__Directions__. In your copy, leave out the pictures; write out all the data exactly.

__Supplied information__.
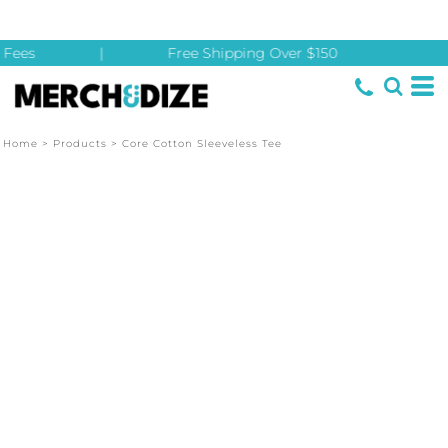
Fees
|
Free Shipping Over $150
Home
>
Products
>
Core Cotton Sleeveless Tee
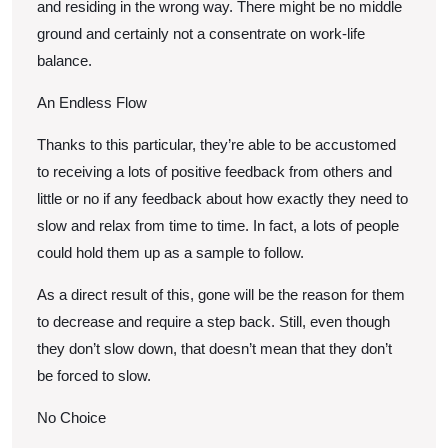
and residing in the wrong way. There might be no middle
ground and certainly not a consentrate on work-life
balance.
An Endless Flow
Thanks to this particular, they’re able to be accustomed
to receiving a lots of positive feedback from others and
little or no if any feedback about how exactly they need to
slow and relax from time to time. In fact, a lots of people
could hold them up as a sample to follow.
As a direct result of this, gone will be the reason for them
to decrease and require a step back. Still, even though
they don’t slow down, that doesn’t mean that they don’t
be forced to slow.
No Choice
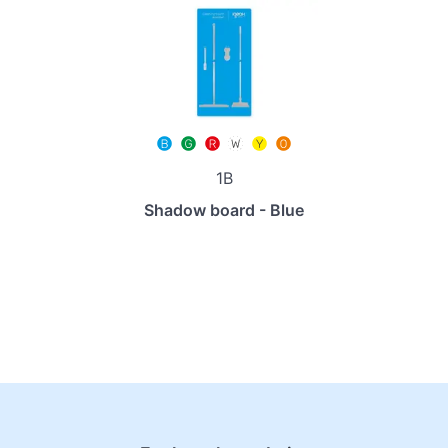
1B
Shadow board - Blue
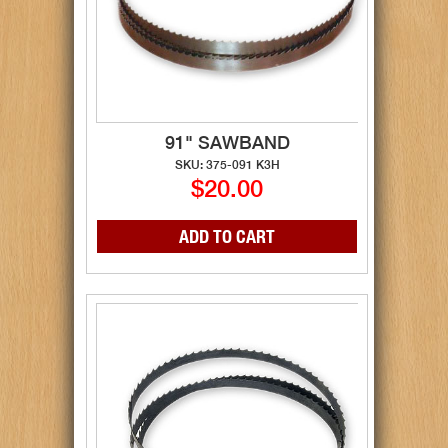
91" SAWBAND
SKU: 375-091 K3H
$20.00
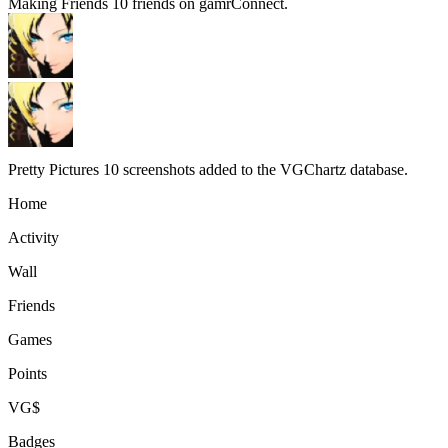
Making Friends
10 friends on gamrConnect.
Pretty Pictures
10 screenshots added to the VGChartz database.
Home
Activity
Wall
Friends
Games
Points
VG$
Badges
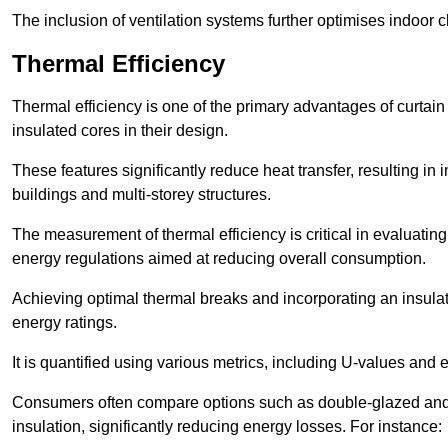
The inclusion of ventilation systems further optimises indoor c
Thermal Efficiency
Thermal efficiency is one of the primary advantages of curtain
insulated cores in their design.
These features significantly reduce heat transfer, resulting in 
buildings and multi-storey structures.
The measurement of thermal efficiency is critical in evaluating 
energy regulations aimed at reducing overall consumption.
Achieving optimal thermal breaks and incorporating an insulat
energy ratings.
It is quantified using various metrics, including U-values and e
Consumers often compare options such as double-glazed and 
insulation, significantly reducing energy losses. For instance:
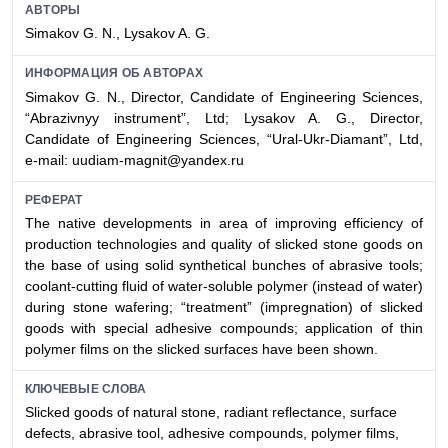
АВТОРЫ
Simakov G. N., Lysakov A. G.
ИНФОРМАЦИЯ ОБ АВТОРАХ
Simakov G. N., Director,
Candidate of
Engineering Sciences,
“Abrazivnyy instrument”, Ltd; Lysakov A. G., Director,
Candidate of
Engineering Sciences, “Ural-Ukr-Diamant”, Ltd,
e-mail: uudiam-magnit@yandex.ru
РЕФЕРАТ
The native developments in area of improving efficiency of
production technologies and quality of slicked stone goods on
the base of using solid synthetical bunches of abrasive tools;
coolant-cutting fluid of water-soluble polymer (instead of water)
during stone wafering; “treatment” (impregnation) of slicked
goods with special adhesive compounds; application of thin
polymer films on the slicked surfaces have been shown.
КЛЮЧЕВЫЕ СЛОВА
Slicked goods of natural stone, radiant reflectance, surface
defects, abrasive tool, adhesive compounds, polymer films,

__Result of this task__.
Fees
|
Free Shipping Over $150
Home
>
Products
>
Core Cotton Sleeveless Tee
and residing in the wrong way. There might be no middle
ground and certainly not a consentrate on work-life
balance.
An Endless Flow
Thanks to this particular, they’re able to be accustomed
to receiving a lots of positive feedback from others and
little or no if any feedback about how exactly they need to
slow and relax from time to time. In fact, a lots of people
could hold them up as a sample to follow.
As a direct result of this, gone will be the reason for them
to decrease and require a step back. Still, even though
they don’t slow down, that doesn’t mean that they don’t
be forced to slow.
No Choice
1B
Shadow board - Blue
91" SAWBAND
SKU: 375-091 K3H
$20.00
Making Friends
10 friends on gamrConnect.
Pretty Pictures
10 screenshots added to the VGChartz database.
Home
Activity
Wall
Friends
Games
Points
VG$
Badges
The inclusion of ventilation systems further optimises indoor c
Thermal Efficiency
Thermal efficiency is one of the primary advantages of curtain
insulated cores in their design.
These features significantly reduce heat transfer, resulting in 
buildings and multi-storey structures.
The measurement of thermal efficiency is critical in evaluating 
energy regulations aimed at reducing overall consumption.
Achieving optimal thermal breaks and incorporating an insulat
energy ratings.
It is quantified using various metrics, including U-values and e
Consumers often compare options such as double-glazed and 
insulation, significantly reducing energy losses. For instance:
АВТОРЫ
Simakov G. N., Lysakov A. G.
ИНФОРМАЦИЯ ОБ АВТОРАХ
Simakov G. N., Director,
Candidate of
Engineering Sciences,
“Abrazivnyy instrument”, Ltd; Lysakov A. G., Director,
Candidate of
Engineering Sciences, “Ural-Ukr-Diamant”, Ltd,
e-mail: uudiam-magnit@yandex.ru
РЕФЕРАТ
The native developments in area of improving efficiency of
production technologies and quality of slicked stone goods on
the base of using solid synthetical bunches of abrasive tools;
coolant-cutting fluid of water-soluble polymer (instead of water)
during stone wafering; “treatment” (impregnation) of slicked
goods with special adhesive compounds; application of thin
polymer films on the slicked surfaces have been shown.
КЛЮЧЕВЫЕ СЛОВА
Slicked goods of natural stone, radiant reflectance, surface
defects, abrasive tool, adhesive compounds, polymer films,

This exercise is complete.